Metal ion effects on hydraulic conductivity of bacterial cellulose–pectin composites used as plant cell wall analogs

Low concentrations of some trace metals markedly reduce root elongation rate and cause ruptures to root rhizodermal and outer cortical cells in the elongation zone. The interactions between the trace metals and plant components responsible for these effects are not well understood but may be linked to changes in water uptake, cell turgor and cell wall extensibility. An experiment was conducted to investigate the effects of Al, La, Cu, Gd, Sc and Ru on the saturated hydraulic conductivity of bacterial cellulose (BC)–pectin composites, used as plant cell wall analogs.

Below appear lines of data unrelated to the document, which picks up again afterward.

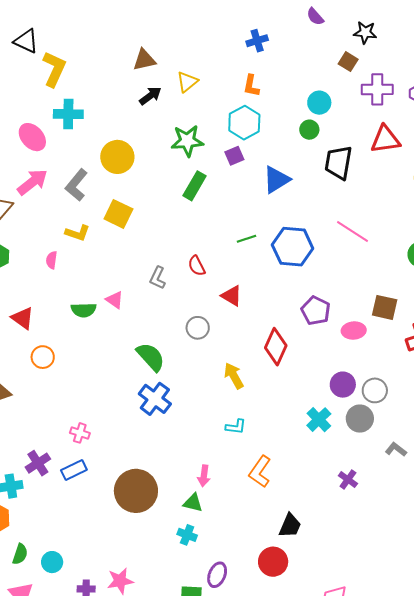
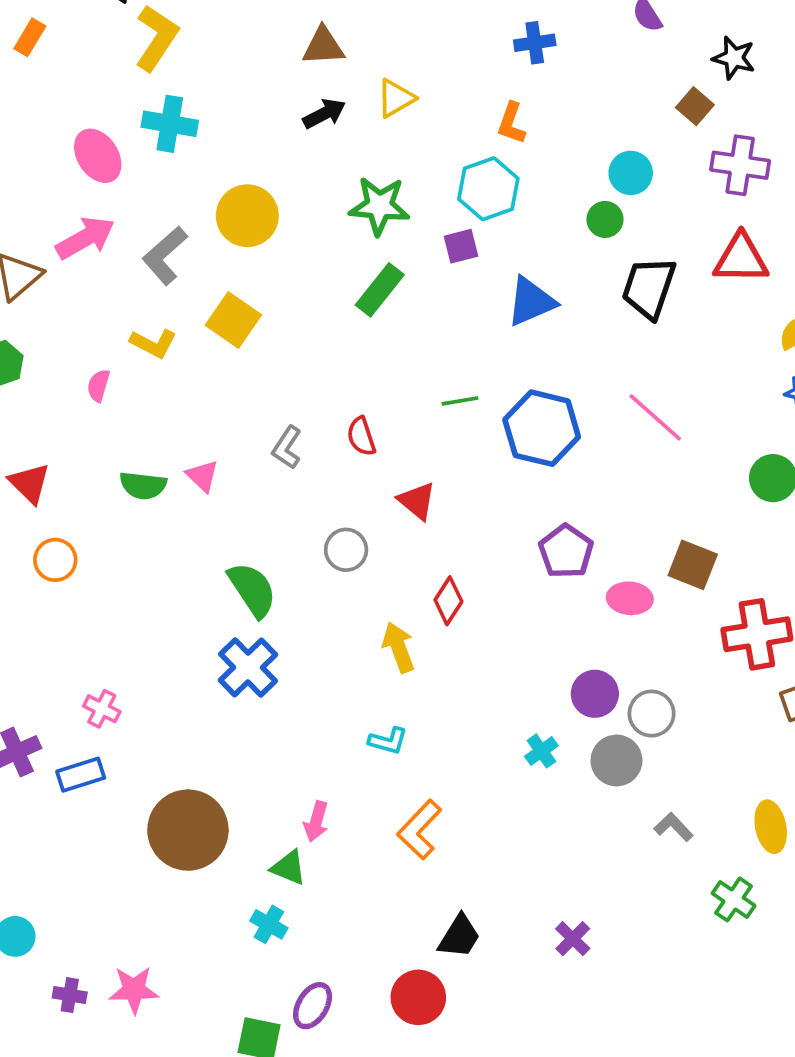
red diamond: (276, 347) -> (448, 601), moved, size x0.7
cyan cross: (319, 420) -> (541, 751), size x0.7
purple cross: (348, 480) -> (573, 939), moved

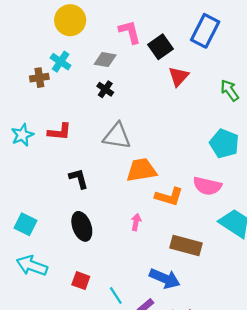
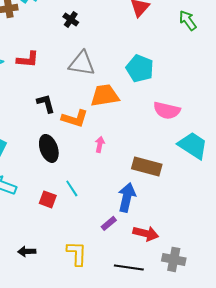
cyan pentagon: (224, 143) -> (140, 68), moved
orange L-shape: (169, 197) -> (75, 118), moved
blue arrow: (165, 278) -> (127, 197), turned -100
cyan line: (116, 295) -> (72, 188), moved

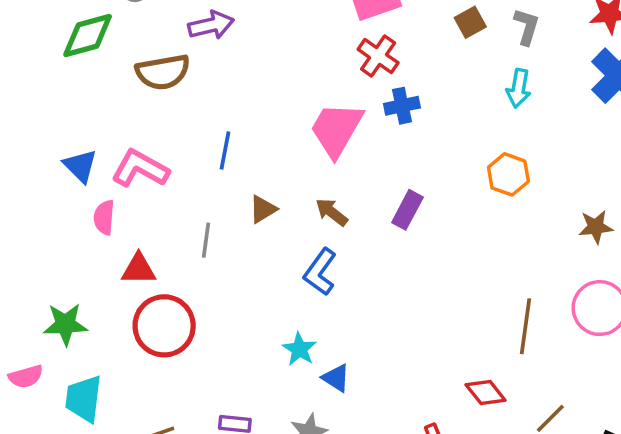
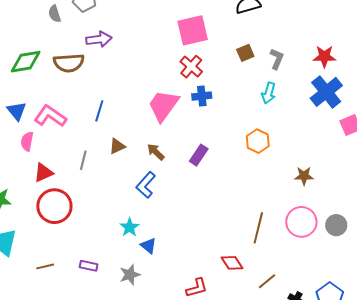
green diamond: (88, 36) -> (26, 62), moved
red triangle: (139, 269) -> (43, 173), turned -30

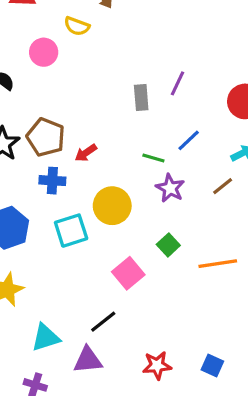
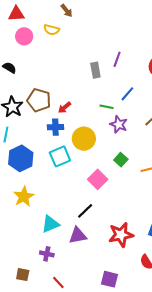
pink circle: (44, 52) -> (24, 36), moved
blue cross: (52, 181) -> (55, 127), moved
red star: (157, 365) -> (121, 235), size x1.4

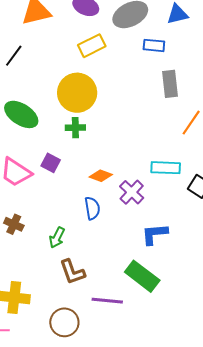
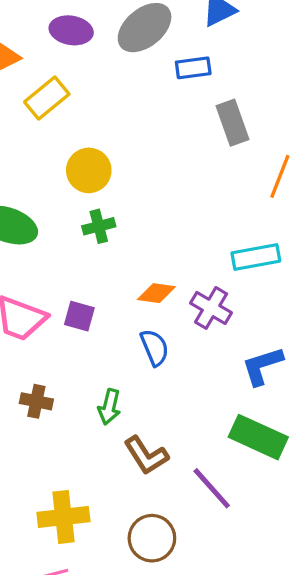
yellow rectangle: (92, 46) -> (47, 98), moved
yellow circle: (77, 93) -> (89, 170), size x0.7
purple square: (51, 163) -> (79, 316), moved
purple line: (107, 301) -> (212, 488), turned 56

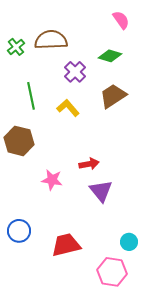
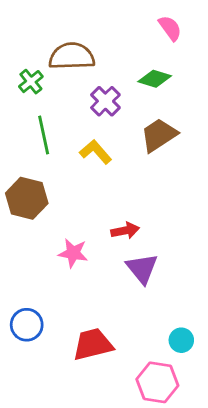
green cross: (16, 47) -> (31, 82), moved

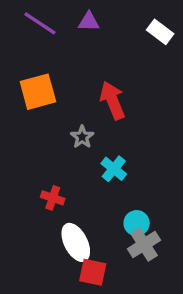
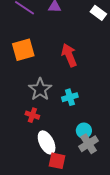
gray star: (82, 137) -> (40, 89), moved, size x1.6
cyan cross: (114, 169) -> (70, 97), turned 35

Hydraulic conductivity was reduced to ≈30% of the initial flow rate by 39 µ M Al and 0.6 µ M Cu, ≈40% by 4.6 µ M La, 3 µ M Sc and 4.4 µ M Ru and ≈55% by 3.4 µ M Gd. Scanning electron microscopy (SEM) revealed changes in the ultrastructure of the composites. The results suggest that trace metal binding decreases the hydraulic conductivity through changes in pectin porosity. The experiment illustrates the importance of metal interactions with pectin, and the implications of such an interaction in plant metal toxicity and in normal cell wall processes.